Hyundai Made a Highly Manoeuvrable, Drink-Serving, Baby-Carrying Robot

Hyundai Made a Highly Manoeuvrable, Drink-Serving, Baby-Carrying Robot

The most common approach to designing robots capable of handling any terrain is to copy Mother Nature’s designs, as Boston Dynamics did with its Spot quadruped. But humans have come up with some clever ideas for getting around too — like the wheel. So, Hyundai is using a hybrid approach for a new robot platform that treats each of its wheels like an articulated leg.

As robots start to creep their way into our daily lives, they don’t quite look like the advanced automatons that science fiction predicted — at least not yet. For now, they’re taking over simpler tasks, and robots like Spot currently function as intelligent pack mules, carrying cargo like cameras, sensors, and scanners so they can perform mundane or dangerous tasks like inspections so humans don’t have to.

Hyundai’s Mobile Eccentric Droid — or MobED, for short — is designed for roughly the same sorts of tasks, but it improves upon robots like Spot with the use of four independent and highly adjustable wheels that ensure the robot’s flat rectangular body can be kept level and stable even when traversing uneven terrain. Each wheel uses three electric motors for steering and adjusting the posture of MobED’s primary platform which allows the robot to easily navigate tight corners and even steep inclines while keeping cargo safely secure.

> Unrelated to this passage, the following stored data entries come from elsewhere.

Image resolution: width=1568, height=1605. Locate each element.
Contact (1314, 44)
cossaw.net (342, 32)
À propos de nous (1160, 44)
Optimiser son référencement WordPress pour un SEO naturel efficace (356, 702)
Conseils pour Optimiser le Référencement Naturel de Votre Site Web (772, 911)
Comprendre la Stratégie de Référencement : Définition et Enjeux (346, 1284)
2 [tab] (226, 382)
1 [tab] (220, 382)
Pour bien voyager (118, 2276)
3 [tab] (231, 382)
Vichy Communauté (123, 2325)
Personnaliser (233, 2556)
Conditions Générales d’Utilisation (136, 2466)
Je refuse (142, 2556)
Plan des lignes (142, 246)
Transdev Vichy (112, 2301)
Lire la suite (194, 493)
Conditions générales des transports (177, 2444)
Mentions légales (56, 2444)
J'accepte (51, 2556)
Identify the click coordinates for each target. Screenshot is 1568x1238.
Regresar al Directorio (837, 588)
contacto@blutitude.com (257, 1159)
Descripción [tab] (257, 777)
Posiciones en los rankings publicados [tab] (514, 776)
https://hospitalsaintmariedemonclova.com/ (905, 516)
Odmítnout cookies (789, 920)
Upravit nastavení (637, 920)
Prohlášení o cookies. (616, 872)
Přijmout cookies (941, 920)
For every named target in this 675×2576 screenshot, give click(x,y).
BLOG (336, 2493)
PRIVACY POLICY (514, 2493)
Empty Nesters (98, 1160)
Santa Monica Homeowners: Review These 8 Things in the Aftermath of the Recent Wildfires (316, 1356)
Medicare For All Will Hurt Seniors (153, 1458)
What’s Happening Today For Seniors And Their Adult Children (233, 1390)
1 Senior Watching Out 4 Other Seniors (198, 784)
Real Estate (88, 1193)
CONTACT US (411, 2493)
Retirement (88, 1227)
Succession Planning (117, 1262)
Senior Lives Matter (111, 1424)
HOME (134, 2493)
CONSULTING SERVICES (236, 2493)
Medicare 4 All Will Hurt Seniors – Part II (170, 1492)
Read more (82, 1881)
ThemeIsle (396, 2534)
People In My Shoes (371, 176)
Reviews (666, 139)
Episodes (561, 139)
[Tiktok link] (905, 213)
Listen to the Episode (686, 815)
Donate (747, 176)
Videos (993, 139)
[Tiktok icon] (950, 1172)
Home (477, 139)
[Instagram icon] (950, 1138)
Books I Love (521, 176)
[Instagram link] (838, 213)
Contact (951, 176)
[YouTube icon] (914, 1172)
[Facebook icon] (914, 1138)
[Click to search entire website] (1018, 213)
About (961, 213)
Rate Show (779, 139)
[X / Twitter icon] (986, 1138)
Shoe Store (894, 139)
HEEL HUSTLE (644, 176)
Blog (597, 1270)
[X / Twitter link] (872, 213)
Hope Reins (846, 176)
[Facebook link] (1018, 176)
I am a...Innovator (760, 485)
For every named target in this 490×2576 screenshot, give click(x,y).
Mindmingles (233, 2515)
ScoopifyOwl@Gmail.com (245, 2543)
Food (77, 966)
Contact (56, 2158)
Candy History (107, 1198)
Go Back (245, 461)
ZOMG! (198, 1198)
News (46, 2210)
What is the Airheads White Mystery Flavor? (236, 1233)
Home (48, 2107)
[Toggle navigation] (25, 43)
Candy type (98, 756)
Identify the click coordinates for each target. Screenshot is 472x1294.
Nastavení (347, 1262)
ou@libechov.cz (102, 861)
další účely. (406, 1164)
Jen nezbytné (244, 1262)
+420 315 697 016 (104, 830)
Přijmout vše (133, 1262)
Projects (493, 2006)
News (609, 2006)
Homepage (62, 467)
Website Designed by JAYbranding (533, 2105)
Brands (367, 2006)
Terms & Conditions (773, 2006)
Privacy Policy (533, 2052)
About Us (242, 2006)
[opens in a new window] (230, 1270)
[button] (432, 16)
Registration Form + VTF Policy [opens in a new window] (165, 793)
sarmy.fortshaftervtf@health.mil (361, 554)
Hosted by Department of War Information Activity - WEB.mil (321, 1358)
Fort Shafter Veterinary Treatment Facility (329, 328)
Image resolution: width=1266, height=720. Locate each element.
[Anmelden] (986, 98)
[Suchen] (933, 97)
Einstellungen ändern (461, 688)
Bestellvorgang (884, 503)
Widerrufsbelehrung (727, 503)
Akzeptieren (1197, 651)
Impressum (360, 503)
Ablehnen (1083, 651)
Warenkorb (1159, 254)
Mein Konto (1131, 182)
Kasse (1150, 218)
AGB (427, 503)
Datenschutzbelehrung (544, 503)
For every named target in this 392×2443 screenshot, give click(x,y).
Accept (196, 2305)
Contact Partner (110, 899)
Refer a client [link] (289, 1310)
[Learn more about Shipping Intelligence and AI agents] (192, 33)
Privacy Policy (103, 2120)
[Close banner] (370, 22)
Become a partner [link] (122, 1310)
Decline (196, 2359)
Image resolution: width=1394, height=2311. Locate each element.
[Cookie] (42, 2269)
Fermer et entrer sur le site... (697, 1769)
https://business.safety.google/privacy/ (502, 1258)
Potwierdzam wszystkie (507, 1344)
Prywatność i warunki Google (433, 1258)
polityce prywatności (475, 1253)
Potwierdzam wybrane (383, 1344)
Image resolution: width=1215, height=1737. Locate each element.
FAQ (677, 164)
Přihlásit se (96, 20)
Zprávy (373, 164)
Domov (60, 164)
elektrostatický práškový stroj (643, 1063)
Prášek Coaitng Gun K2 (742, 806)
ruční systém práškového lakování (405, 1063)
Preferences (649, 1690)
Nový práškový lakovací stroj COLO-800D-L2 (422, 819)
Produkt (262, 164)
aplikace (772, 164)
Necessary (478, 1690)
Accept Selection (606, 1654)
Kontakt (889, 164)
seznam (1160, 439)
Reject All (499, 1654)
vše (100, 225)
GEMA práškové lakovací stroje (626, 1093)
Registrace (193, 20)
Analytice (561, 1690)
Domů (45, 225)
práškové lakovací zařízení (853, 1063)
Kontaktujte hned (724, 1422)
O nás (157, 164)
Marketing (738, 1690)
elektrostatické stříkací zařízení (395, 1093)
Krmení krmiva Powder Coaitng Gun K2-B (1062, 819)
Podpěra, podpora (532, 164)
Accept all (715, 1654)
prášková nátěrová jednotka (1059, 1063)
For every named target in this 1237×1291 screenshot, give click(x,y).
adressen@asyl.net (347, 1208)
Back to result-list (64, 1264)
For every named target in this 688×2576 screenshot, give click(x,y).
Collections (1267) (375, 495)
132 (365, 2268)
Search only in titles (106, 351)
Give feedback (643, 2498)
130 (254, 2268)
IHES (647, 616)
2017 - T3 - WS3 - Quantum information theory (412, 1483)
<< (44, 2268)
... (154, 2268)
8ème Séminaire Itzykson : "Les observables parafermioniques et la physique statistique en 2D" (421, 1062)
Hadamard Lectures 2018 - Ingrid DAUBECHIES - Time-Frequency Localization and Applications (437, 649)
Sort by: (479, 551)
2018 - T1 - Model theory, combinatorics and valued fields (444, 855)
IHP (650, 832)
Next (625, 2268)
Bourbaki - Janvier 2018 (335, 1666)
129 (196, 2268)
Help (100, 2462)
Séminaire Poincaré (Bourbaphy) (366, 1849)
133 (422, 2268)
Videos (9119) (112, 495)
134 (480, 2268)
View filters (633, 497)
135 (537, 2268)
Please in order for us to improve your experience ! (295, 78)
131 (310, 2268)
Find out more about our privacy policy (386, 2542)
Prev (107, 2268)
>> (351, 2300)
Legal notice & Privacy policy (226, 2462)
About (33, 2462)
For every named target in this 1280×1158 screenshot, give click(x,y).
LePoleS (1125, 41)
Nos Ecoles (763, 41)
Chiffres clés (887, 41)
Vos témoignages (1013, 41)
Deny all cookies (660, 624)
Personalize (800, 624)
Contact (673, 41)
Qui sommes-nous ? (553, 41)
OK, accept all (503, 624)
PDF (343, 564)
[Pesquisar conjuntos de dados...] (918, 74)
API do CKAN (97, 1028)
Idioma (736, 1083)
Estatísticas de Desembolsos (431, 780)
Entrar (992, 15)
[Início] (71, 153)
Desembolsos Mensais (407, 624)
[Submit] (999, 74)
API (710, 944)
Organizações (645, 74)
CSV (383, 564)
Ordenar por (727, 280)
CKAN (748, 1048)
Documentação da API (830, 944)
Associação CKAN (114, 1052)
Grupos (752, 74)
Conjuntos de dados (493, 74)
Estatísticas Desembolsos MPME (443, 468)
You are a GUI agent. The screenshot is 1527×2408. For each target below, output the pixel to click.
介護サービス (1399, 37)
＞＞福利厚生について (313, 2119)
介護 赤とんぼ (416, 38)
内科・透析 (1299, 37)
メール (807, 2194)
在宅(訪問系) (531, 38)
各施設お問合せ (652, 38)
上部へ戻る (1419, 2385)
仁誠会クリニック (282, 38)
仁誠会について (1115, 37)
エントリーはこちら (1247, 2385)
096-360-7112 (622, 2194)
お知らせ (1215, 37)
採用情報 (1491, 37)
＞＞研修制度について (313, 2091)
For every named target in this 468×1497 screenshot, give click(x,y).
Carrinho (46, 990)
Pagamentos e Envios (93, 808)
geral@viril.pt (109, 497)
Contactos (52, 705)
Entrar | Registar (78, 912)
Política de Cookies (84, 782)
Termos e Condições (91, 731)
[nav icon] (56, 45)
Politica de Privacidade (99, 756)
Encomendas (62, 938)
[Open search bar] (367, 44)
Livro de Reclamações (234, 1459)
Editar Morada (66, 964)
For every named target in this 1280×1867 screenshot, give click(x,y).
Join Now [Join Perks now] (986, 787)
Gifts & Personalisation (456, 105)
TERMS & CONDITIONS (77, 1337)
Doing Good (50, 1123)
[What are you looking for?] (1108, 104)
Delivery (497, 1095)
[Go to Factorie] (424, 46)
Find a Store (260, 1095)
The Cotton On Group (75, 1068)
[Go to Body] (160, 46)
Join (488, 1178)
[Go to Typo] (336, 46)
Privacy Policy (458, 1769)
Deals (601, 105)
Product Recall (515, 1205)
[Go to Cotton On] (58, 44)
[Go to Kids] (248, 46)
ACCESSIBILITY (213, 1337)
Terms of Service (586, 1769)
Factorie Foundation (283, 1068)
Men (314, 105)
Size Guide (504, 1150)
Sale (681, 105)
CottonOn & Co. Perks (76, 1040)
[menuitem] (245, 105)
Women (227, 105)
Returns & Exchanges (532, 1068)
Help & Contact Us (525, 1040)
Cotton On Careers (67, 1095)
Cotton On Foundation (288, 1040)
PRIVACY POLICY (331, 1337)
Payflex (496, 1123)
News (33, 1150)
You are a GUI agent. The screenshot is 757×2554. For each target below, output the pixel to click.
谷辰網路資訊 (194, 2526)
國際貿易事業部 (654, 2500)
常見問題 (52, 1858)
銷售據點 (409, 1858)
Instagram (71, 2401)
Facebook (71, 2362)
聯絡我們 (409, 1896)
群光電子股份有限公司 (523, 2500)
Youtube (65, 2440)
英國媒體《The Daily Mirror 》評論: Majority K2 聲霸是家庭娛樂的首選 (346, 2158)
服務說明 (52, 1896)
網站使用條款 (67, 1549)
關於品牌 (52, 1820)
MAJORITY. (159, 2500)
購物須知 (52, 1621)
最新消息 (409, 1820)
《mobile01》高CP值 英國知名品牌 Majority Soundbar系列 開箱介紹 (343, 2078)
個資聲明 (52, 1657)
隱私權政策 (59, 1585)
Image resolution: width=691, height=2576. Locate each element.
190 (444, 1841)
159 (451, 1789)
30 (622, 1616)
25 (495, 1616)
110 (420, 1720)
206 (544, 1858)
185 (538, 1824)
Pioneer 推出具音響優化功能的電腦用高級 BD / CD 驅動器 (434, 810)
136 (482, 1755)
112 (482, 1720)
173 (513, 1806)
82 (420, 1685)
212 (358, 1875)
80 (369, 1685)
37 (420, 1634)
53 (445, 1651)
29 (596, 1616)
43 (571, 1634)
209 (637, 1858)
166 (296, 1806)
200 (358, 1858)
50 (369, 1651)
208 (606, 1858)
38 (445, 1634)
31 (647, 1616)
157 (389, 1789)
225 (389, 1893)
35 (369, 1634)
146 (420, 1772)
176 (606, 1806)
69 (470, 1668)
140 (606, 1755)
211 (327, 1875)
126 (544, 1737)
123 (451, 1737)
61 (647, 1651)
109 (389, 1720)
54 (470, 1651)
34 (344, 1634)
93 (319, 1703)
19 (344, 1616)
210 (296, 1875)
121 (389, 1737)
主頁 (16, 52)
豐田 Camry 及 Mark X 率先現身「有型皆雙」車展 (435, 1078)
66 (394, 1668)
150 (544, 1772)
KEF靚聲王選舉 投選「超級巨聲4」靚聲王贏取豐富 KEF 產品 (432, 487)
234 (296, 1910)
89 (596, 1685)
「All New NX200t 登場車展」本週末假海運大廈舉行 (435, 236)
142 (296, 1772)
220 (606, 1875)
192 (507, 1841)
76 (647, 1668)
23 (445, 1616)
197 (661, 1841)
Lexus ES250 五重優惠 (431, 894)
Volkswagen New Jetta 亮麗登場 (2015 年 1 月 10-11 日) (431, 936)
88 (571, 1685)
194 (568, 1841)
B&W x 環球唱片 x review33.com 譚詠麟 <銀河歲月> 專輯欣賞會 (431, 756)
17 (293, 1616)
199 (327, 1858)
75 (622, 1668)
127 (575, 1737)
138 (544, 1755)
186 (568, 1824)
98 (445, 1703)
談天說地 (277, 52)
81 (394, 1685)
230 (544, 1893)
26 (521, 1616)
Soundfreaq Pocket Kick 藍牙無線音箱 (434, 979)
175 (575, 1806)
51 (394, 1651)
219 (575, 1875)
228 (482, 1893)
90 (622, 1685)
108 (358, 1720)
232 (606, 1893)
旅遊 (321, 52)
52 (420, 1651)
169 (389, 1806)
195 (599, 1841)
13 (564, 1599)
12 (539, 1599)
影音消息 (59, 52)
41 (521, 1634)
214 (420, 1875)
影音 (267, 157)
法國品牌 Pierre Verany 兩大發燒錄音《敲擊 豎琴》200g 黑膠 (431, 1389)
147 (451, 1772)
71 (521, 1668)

Weighing in at just over 50 kg, the use of wheels allows MobED to hit a top speed of almost 31 km per hour and drive at that speed for almost four hours on a single charge. That’s considerably faster than robots like Boston Dynamics’s Spot whose use of four articulated legs limits its top to speed to just below four miles per hour with about 90 minutes of run time. The active stabilisation also makes MobED’s flat rectangular body more versatile. In addition to applications like carrying a mountain of shipping boxes, Hyundai envisions several other applications for the platform, including an autonomous baby stroller, a mobility device, or even a self-powered and programmable camera dolly for the motion picture industry.

The company hasn’t revealed details on MobED’s carrying capacity, but the platform can presumably be scaled up with larger wheels and more powerful components and motors to increase the type and amount of cargo it can carry. Hyundai will be demonstrating MobED at the Consumer Electronics Show in Las Vegas next month, with hopefully more details about whether this will remain a concept, or be developed into a device consumers can actually get their hands on.